In the meanwhile, I've been working on the front of the car. I didn't want to stick a shiny new engine into a corroded, dirty, oily engine bay so I decided to remove the fenders and grille assembly to clean up the frame a little and paint the firewall. Well, as usual for me, once I saw was was underneath all of this, I couldn't stop taking pieces off. The plan now is to completely remove the front sub-frame and paint it, along with the firewall as originally planned. Only now, I think I'll paint under the car as well. I've orderd a polyurethane body mount kit which will arrive in a couple of days, so my goal is to have all of the painting done by then.
It won't be a full frame-off restoration by any means, but it should be nice.
I got the new block back from the machine shop on Tuesday, all painted and pretty. No picture yet because it's still in a plastic bag on the floor of my garage. I still need to sell my old block before I can get the new one up on the stand. I really want to switch them and put the old one on floor, but if anybody is going to buy that block, I know that a thorough inspection will be needed and that is much easier to do with the block on the stand.
During the downtime while pulling and rebuilding the engine, I decided to tear into the interior. The dash pad is in terrible shape and needs to be replaced and the gauge cluster needs freshening up, among other things. Not shown is the dash completely gutted and the heater core and fan box pulled out of the firewall. The fan still worked when I tested it, so that's awesome, but the switch never did work, so I need to track down the wiring to figure out why. The heater core and all associated gaskets and seals need replacement as well. Hopefully I'll be able to patch these things up at least somewhat by the time the engine is installed again so it'll be road worthy.
The climate control assembly is in decent shape, but the clear plastic face is cracked and ugly. As a small side project, I tried fabricating a new one out of plexiglass using my Dremel, but it's just too intricate; there is no way I can recreate anything close to the original. I am trying to figure out an easy, but still aesthetically pleasing alternative.
I took a grinder to my rods to get rid of the ridges and porosity left over from the forging process. The main benefit is to get rid of the huge ridges that can contribute to cracks forming in the beam, and a secondary benefit is that it gets rid of some excess weight. Although the weight saving is mostly negligible, every bit of weight that I relieve from the rotating mass helps. I didn't have a scale or a rod balancer to keep track of how much metal I removed, so I tried to concentrate on removing as little as possible while still getting a smooth finish on the beams. Hopefully I was able to keep them all consistent, but I guess I'll find out when the assembly gets balanced this week.
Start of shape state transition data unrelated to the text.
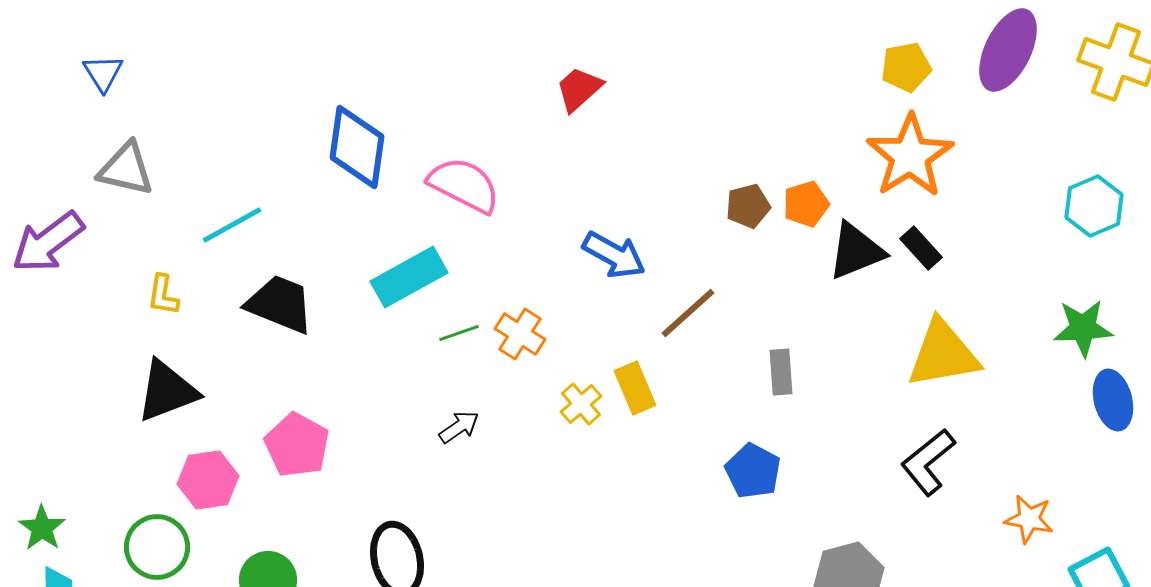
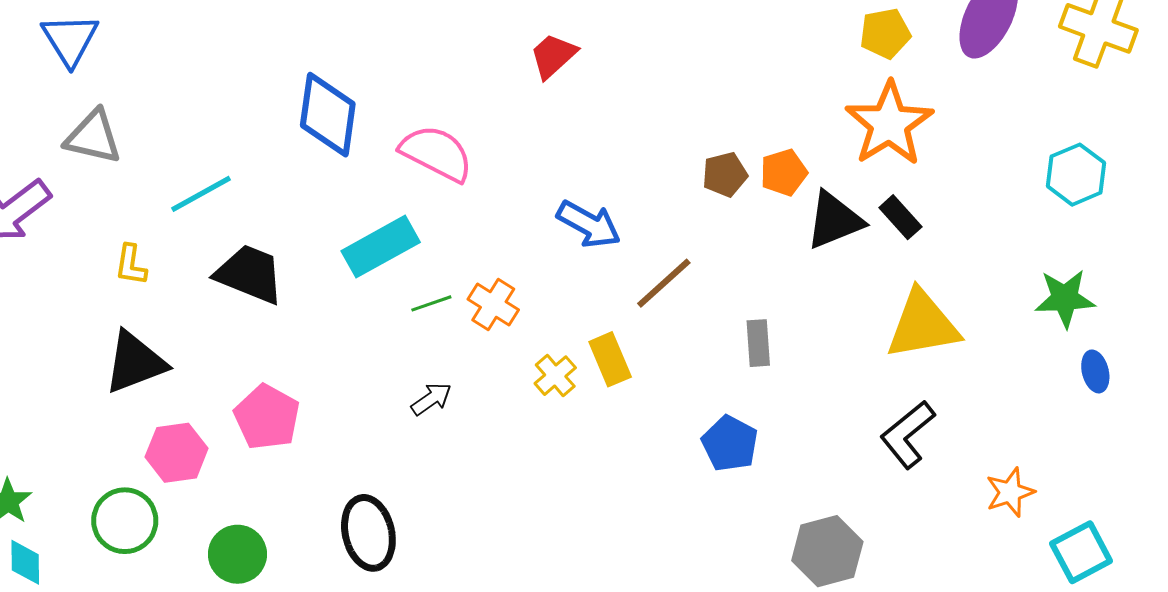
blue triangle: (103, 73) -> (70, 39), size x1.4
blue ellipse: (1113, 400) -> (1095, 371), size x0.7
orange star: (1029, 519) -> (1010, 492), turned -30

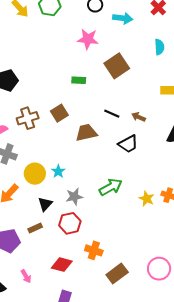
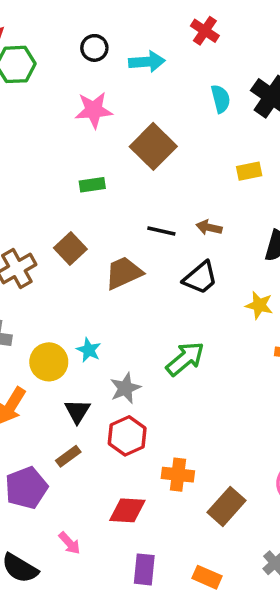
yellow star: (147, 199) -> (259, 305), moved

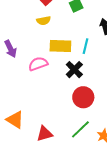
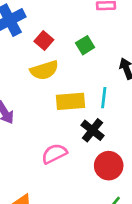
yellow semicircle: (44, 21) -> (44, 70), size x1.5
pink semicircle: (38, 64) -> (54, 154), moved

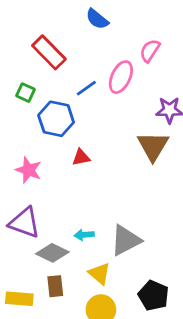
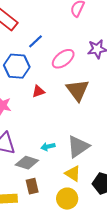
pink ellipse: (121, 77) -> (63, 59), moved, turned 35
brown triangle: (153, 146) -> (78, 90), moved
yellow triangle: (99, 274) -> (73, 174), moved

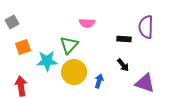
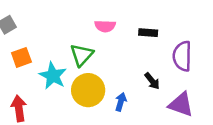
purple semicircle: (146, 27) -> (182, 56), moved
black rectangle: (124, 39) -> (148, 33), moved
cyan star: (47, 61) -> (53, 76), turned 30

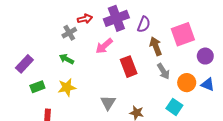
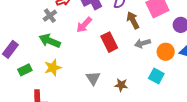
green arrow: (66, 59) -> (50, 41), size x1.5
gray arrow: (163, 71) -> (143, 43), turned 112

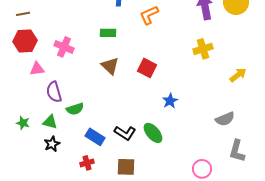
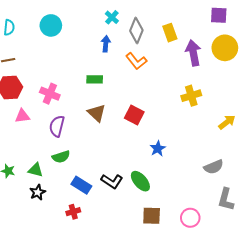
orange L-shape: (149, 15) -> (136, 61), turned -105
purple semicircle: (54, 92) -> (57, 126), moved, turned 30
brown square: (126, 167) -> (152, 216), moved

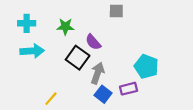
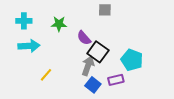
black square: (78, 58) -> (98, 52), moved
yellow line: (51, 99) -> (46, 75), moved

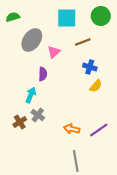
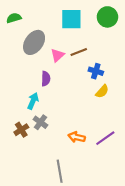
brown line: (83, 42) -> (79, 52), moved
gray line: (76, 161) -> (60, 171), moved

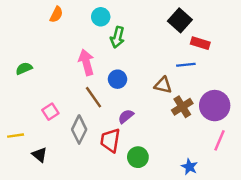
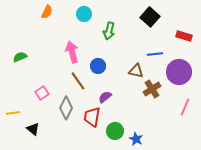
green arrow: (118, 37) -> (109, 31), moved
red rectangle: (200, 43) -> (184, 36), moved
purple circle: (215, 106) -> (179, 72), moved
pink line: (219, 140) -> (185, 107), moved
blue star: (189, 167) -> (136, 139), moved

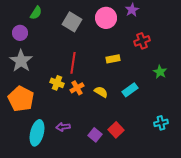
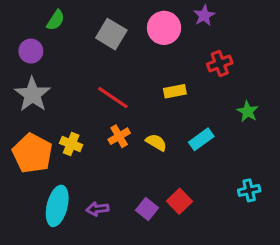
red line: (73, 63) -> (113, 98), turned -65
yellow cross: (57, 83) -> (71, 144), moved
purple arrow: (63, 127) -> (97, 209), moved

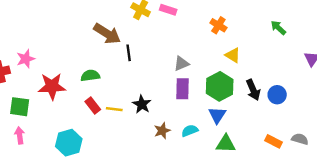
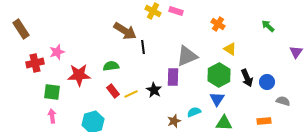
gray triangle: (181, 64) -> (187, 56), size x1.6
purple rectangle: (182, 89) -> (173, 77), moved
yellow line: (114, 109) -> (131, 94), turned -32
brown star: (162, 131) -> (174, 121), moved
gray semicircle: (300, 139) -> (283, 101), moved
orange rectangle: (274, 141) -> (264, 121), turned -32

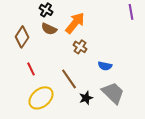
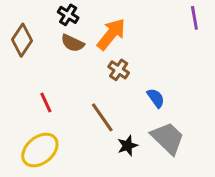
brown diamond: (22, 37) -> (22, 40), moved
blue semicircle: (105, 66) -> (156, 98), turned -136
yellow ellipse: (41, 98) -> (40, 150), moved

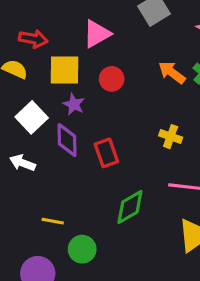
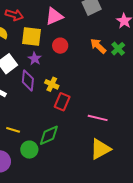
yellow cross: (171, 137) -> (52, 84), moved
red rectangle: (106, 153) -> (62, 102), moved, turned 36
green diamond: (130, 207) -> (49, 135), moved

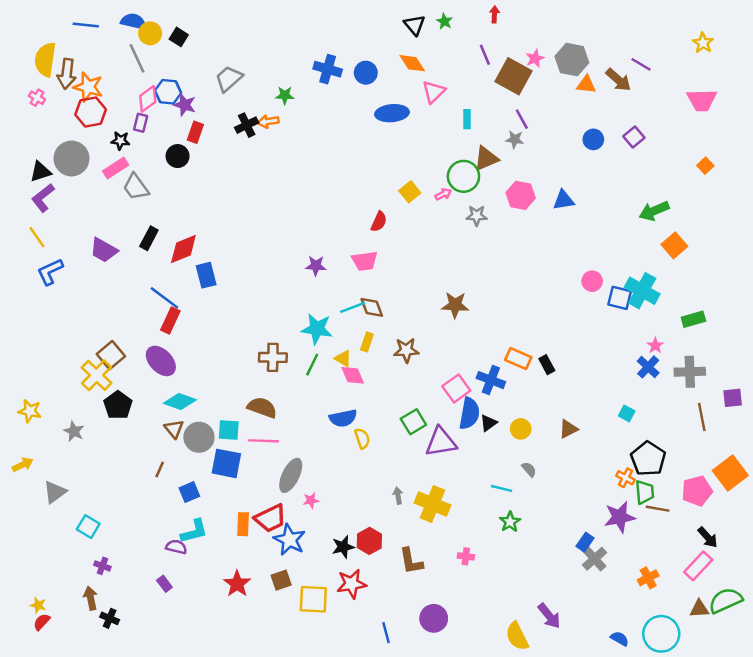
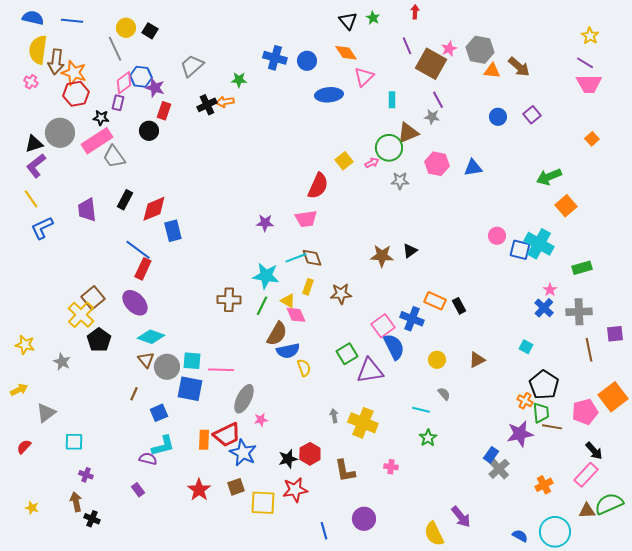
blue semicircle: (133, 21) -> (33, 18), moved
purple line: (641, 64) -> (585, 63), moved
pink rectangle: (116, 168) -> (97, 141), size x1.4
red semicircle: (379, 222) -> (318, 186), size x1.5
purple trapezoid: (104, 250) -> (87, 210), turned 55
brown semicircle: (262, 407) -> (277, 334), moved, turned 100
blue semicircle: (469, 413) -> (394, 347), turned -36
black triangle: (488, 423) -> (410, 251), moved
cyan square: (88, 527) -> (74, 442), turned -30
red semicircle: (42, 622) -> (24, 447), moved

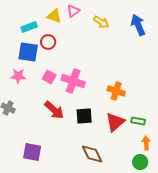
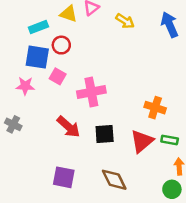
pink square: (49, 77) -> (58, 76), moved
pink cross: (73, 81) -> (91, 92), turned -30
orange cross: (116, 91) -> (155, 108), moved
purple square: (32, 152) -> (64, 177), moved

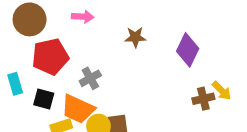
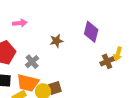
brown star: (135, 37) -> (56, 41), moved
yellow arrow: (222, 91) -> (118, 54), turned 72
I half expect the shop to call, telling me I destroyed my rods. Oh, and they have had ARP bolts installed and the big ends were resized to compensate.
The first picture is an untouched rod next to another rod after rough grinding. The second picture is a rough rod next to a finished rod. The rough grinding was done with a couple of stones, and the finish was acheived with a 120 grit flap wheel.
After finishing the tear down and preparing myself for to dive into the machine work, I decided to go with another block. My machinist had a beautiful, untouched late-model 350 short block with a factory roller cam and four-bolt mains in his shop which he gave me a deal on. I knew from the beginning that I wanted to go to a roller valve train with this rebuild, and this block just makes it so much easier and, more importantly, cheaper to do that. Not to mention the four-bolt mains and better later-model stock rods, and the fact that the thing had never been rebuilt. The old block will be sold for whatever I can get for a 38 year-old, two-bolt SBC, which probably isn't much.
The new block is still at the shop, already decked .008" to square it up and waiting for some piston measurements before it gets bored. Other stuff such as cam bearings, freeze plugs, threaded oil galley plugs, and main studs will also be installed.